To do:
Please transcribe, exactly, the line that contains "Contact (836, 2313)" and every line after it to the end of the records, and nothing else.

-------- Data for this exercise

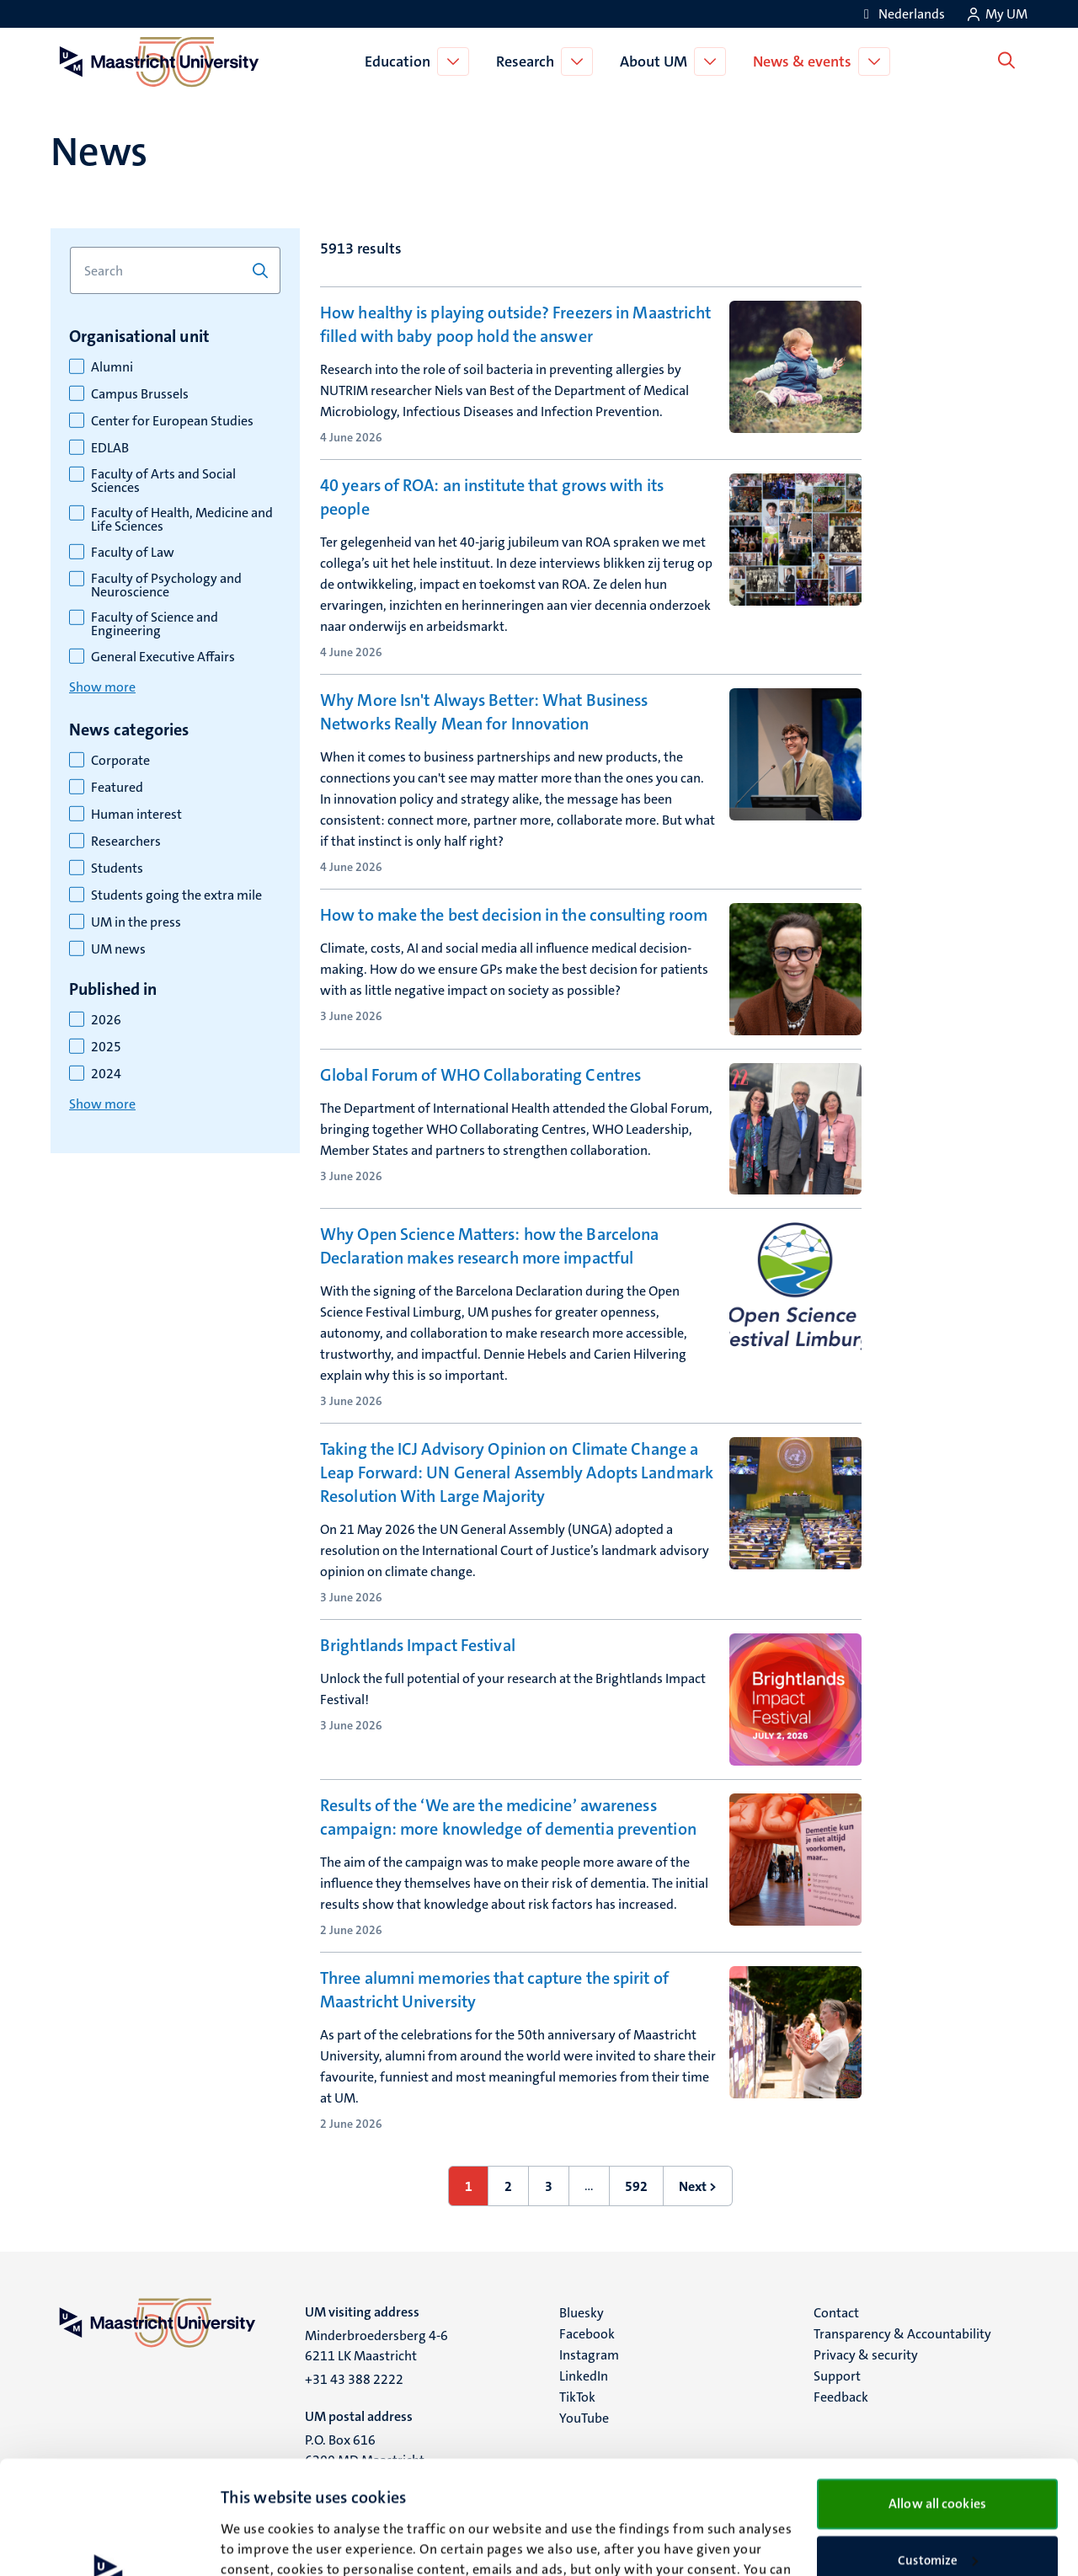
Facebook (587, 2334)
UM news (118, 949)
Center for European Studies (172, 421)
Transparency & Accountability (902, 2334)
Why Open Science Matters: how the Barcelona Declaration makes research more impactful (489, 1246)
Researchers (126, 841)
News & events (805, 61)
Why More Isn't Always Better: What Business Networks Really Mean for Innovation (484, 712)
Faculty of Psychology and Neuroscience (166, 585)
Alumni (112, 367)
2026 (106, 1020)
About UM (657, 61)
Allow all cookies (937, 2390)
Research (528, 61)
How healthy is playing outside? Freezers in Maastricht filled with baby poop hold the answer (515, 324)
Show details (256, 2543)
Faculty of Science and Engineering (154, 624)
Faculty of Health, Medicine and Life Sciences (182, 519)
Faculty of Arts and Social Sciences (163, 481)
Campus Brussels (140, 394)
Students (117, 868)
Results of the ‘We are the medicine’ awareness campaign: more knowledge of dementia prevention (508, 1817)
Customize (938, 2447)
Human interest (136, 814)
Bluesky (581, 2313)
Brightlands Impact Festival (417, 1645)
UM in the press (136, 922)
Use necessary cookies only (937, 2501)
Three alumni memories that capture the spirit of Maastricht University (494, 1989)
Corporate (120, 760)
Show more (102, 687)
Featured (117, 787)
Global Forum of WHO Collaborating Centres (480, 1075)
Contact (836, 2313)
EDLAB (110, 448)
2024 (106, 1074)
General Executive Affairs (163, 657)
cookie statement (297, 2496)
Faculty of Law (132, 552)
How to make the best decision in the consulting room (513, 915)
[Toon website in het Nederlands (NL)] (901, 13)
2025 (106, 1047)
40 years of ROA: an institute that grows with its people (492, 497)
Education (401, 61)
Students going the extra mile (176, 895)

----------------

Solution to the problem:
Contact (836, 2313)
EDLAB (110, 448)
2024 (106, 1074)
General Executive Affairs (163, 657)
cookie statement (297, 2496)
Faculty of Law (132, 552)
How to make the best decision in the consulting room (513, 915)
[Toon website in het Nederlands (NL)] (901, 13)
2025 (106, 1047)
40 years of ROA: an institute that grows with its people (492, 497)
Education (401, 61)
Students going the extra mile (176, 895)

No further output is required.